Repeat the data word for word and skip the pictures.

[Collected data entries]
======

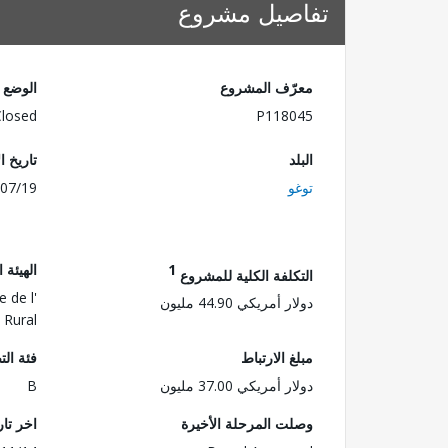
تفاصيل مشروع
معرّف المشروع
الوضع
Closed
P118045
البلد
تاريخ ا
توغو
07/19
1
الهيئة 
التكلفة الكلية للمشروع
e de l'
دولار أمريكي 44.90 مليون
 Rural
مبلغ الارتباط
فئة الت
دولار أمريكي 37.00 مليون
B
وصلت المرحلة الأخيرة
اخر تا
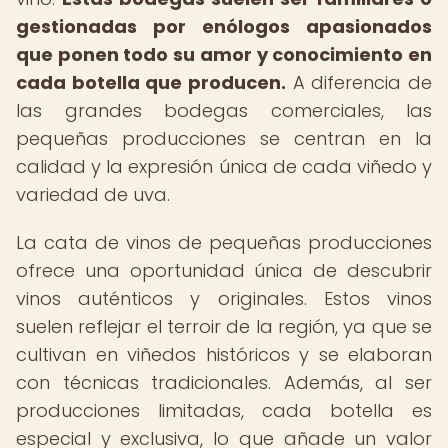
gestionadas por enólogos apasionados
que ponen todo su amor y conocimiento en
cada botella que producen.
A diferencia de
las grandes bodegas comerciales, las
pequeñas producciones se centran en la
calidad y la expresión única de cada viñedo y
variedad de uva.
La cata de vinos de pequeñas producciones
ofrece una oportunidad única de descubrir
vinos auténticos y originales. Estos vinos
suelen reflejar el terroir de la región, ya que se
cultivan en viñedos históricos y se elaboran
con técnicas tradicionales. Además, al ser
producciones limitadas, cada botella es
especial y exclusiva, lo que añade un valor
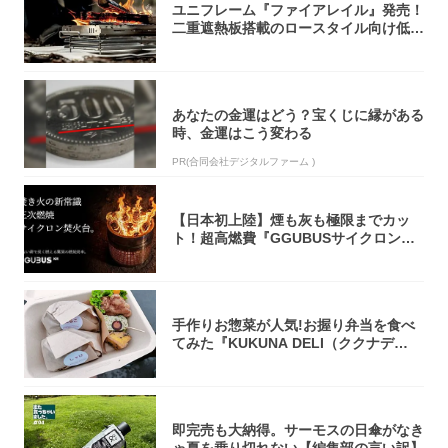
ユニフレーム『ファイアレイル』発売！
二重遮熱板搭載のロースタイル向け低型
焚き火台
あなたの金運はどう？宝くじに縁がある
時、金運はこう変わる
PR(合同会社デジタルファーム )
【日本初上陸】煙も灰も極限までカッ
ト！超高燃費『GGUBUSサイクロン焚
火台』が...
手作りお惣菜が人気!お握り弁当を食べ
てみた『KUKUNA DELI（ククナデ
リ）...
即完売も大納得。サーモスの日傘がなき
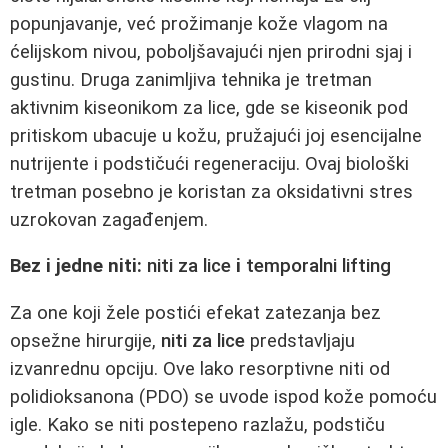
popunjavanje, već prožimanje kože vlagom na
ćelijskom nivou, poboljšavajući njen prirodni sjaj i
gustinu. Druga zanimljiva tehnika je tretman
aktivnim kiseonikom za lice, gde se kiseonik pod
pritiskom ubacuje u kožu, pružajući joj esencijalne
nutrijente i podstičući regeneraciju. Ovaj biološki
tretman posebno je koristan za oksidativni stres
uzrokovan zagađenjem.
Bez i jedne niti:
niti za lice
i
temporalni lifting
Za one koji žele postići efekat zatezanja bez
opsežne hirurgije,
niti za lice
predstavljaju
izvanrednu opciju. Ove lako resorptivne niti od
polidioksanona (PDO) se uvode ispod kože pomoću
igle. Kako se niti postepeno razlažu, podstiču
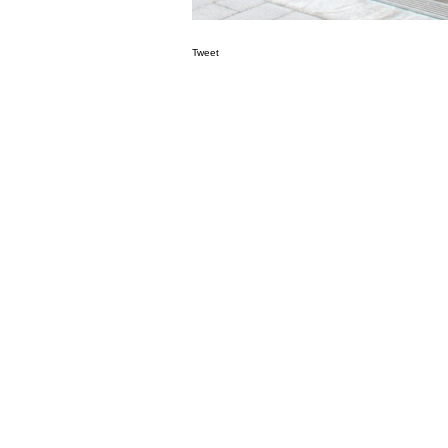
Tweet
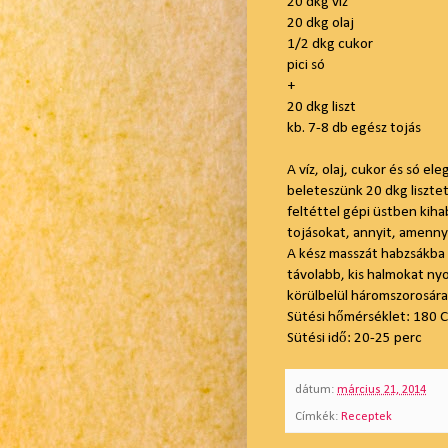
20 dkg víz
20 dkg olaj
1/2 dkg cukor
pici só
+
20 dkg liszt
kb. 7-8 db egész tojás
A víz, olaj, cukor és só el
beleteszünk 20 dkg liszte
feltéttel gépi üstben kih
tojásokat, annyit, amennyi
A kész masszát habzsákba 
távolabb, kis halmokat ny
körülbelül háromszorosára
Sütési hőmérséklet: 180 C
Sütési idő: 20-25 perc
dátum:
március 21, 2014
Címkék:
Receptek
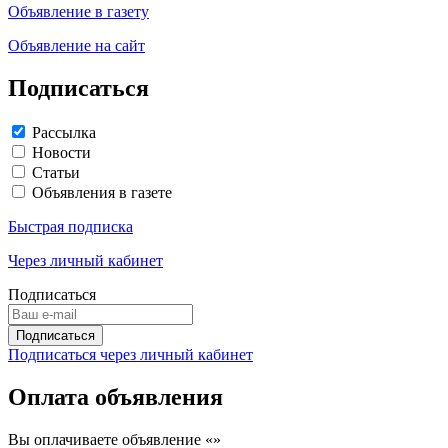
Объявление в газету
Объявление на сайт
Подписаться
Рассылка
Новости
Статьи
Объявления в газете
Быстрая подписка
Через личный кабинет
Подписаться
Подписаться через личный кабинет
Оплата объявления
Вы оплачиваете объявление «
»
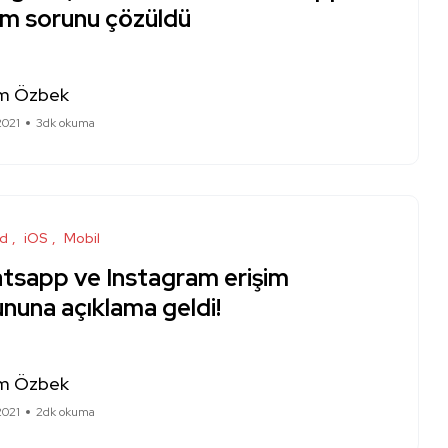
im sorunu çözüldü
m Özbek
2021
3dk okuma
id
iOS
Mobil
tsapp ve Instagram erişim
nuna açıklama geldi!
m Özbek
2021
2dk okuma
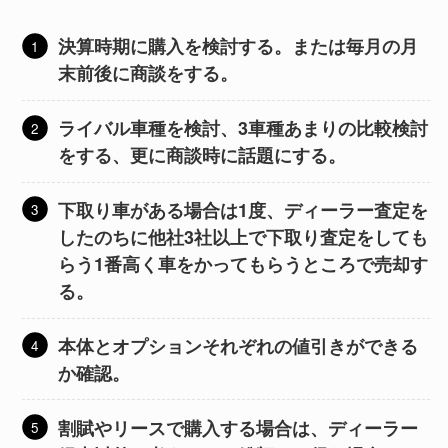
決算時期に購入を検討する。または毎月の月
末前後に商談をする。
ライバル車種を検討、3車種あまりの比較検討
をする、更に商談時に話題にする。
下取り車がある場合は1度、ディーラー査定を
したのちに他社3社以上で下取り査定をしても
らう1番高く車をかってもらうところで売却す
る。
本体とオプションそれぞれの値引きができる
か確認。
割賦やリースで購入する場合は、ディーラー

======

• Written response:
تفاصيل مشروع
معرّف المشروع
الوضع
Closed
P118045
البلد
تاريخ ا
توغو
07/19
1
الهيئة 
التكلفة الكلية للمشروع
e de l'
دولار أمريكي 44.90 مليون
 Rural
مبلغ الارتباط
فئة الت
دولار أمريكي 37.00 مليون
B
وصلت المرحلة الأخيرة
اخر تا
gestionadas por enólogos apasionados
que ponen todo su amor y conocimiento en
cada botella que producen.
A diferencia de
las grandes bodegas comerciales, las
pequeñas producciones se centran en la
calidad y la expresión única de cada viñedo y
variedad de uva.
La cata de vinos de pequeñas producciones
ofrece una oportunidad única de descubrir
vinos auténticos y originales. Estos vinos
suelen reflejar el terroir de la región, ya que se
cultivan en viñedos históricos y se elaboran
con técnicas tradicionales. Además, al ser
producciones limitadas, cada botella es
especial y exclusiva, lo que añade un valor
ユニフレーム『ファイアレイル』発売！
二重遮熱板搭載のロースタイル向け低型
焚き火台
あなたの金運はどう？宝くじに縁がある
時、金運はこう変わる
PR(合同会社デジタルファーム )
【日本初上陸】煙も灰も極限までカッ
ト！超高燃費『GGUBUSサイクロン焚
火台』が...
手作りお惣菜が人気!お握り弁当を食べ
てみた『KUKUNA DELI（ククナデ
リ）...
即完売も大納得。サーモスの日傘がなき
popunjavanje, već prožimanje kože vlagom na
ćelijskom nivou, poboljšavajući njen prirodni sjaj i
gustinu. Druga zanimljiva tehnika je tretman
aktivnim kiseonikom za lice, gde se kiseonik pod
pritiskom ubacuje u kožu, pružajući joj esencijalne
nutrijente i podstičući regeneraciju. Ovaj biološki
tretman posebno je koristan za oksidativni stres
uzrokovan zagađenjem.
Bez i jedne niti:
niti za lice
i
temporalni lifting
Za one koji žele postići efekat zatezanja bez
opsežne hirurgije,
niti za lice
predstavljaju
izvanrednu opciju. Ove lako resorptivne niti od
polidioksanona (PDO) se uvode ispod kože pomoću
igle. Kako se niti postepeno razlažu, podstiču
Tweet
20 dkg víz
20 dkg olaj
1/2 dkg cukor
pici só
+
20 dkg liszt
kb. 7-8 db egész tojás
A víz, olaj, cukor és só el
beleteszünk 20 dkg liszte
feltéttel gépi üstben kih
tojásokat, annyit, amennyi
A kész masszát habzsákba 
távolabb, kis halmokat ny
körülbelül háromszorosára
Sütési hőmérséklet: 180 C
Sütési idő: 20-25 perc
dátum:
március 21, 2014
Címkék:
Receptek
Объявление в газету
Объявление на сайт
Подписаться
Рассылка
Новости
Статьи
Объявления в газете
Быстрая подписка
Через личный кабинет
Подписаться
Подписаться через личный кабинет
Оплата объявления
Вы оплачиваете объявление «
»
im sorunu çözüldü
m Özbek
2021
3dk okuma
id
iOS
Mobil
tsapp ve Instagram erişim
nuna açıklama geldi!
m Özbek
2021
2dk okuma
決算時期に購入を検討する。または毎月の月
末前後に商談をする。
ライバル車種を検討、3車種あまりの比較検討
をする、更に商談時に話題にする。
下取り車がある場合は1度、ディーラー査定を
したのちに他社3社以上で下取り査定をしても
らう1番高く車をかってもらうところで売却す
る。
本体とオプションそれぞれの値引きができる
か確認。
割賦やリースで購入する場合は、ディーラー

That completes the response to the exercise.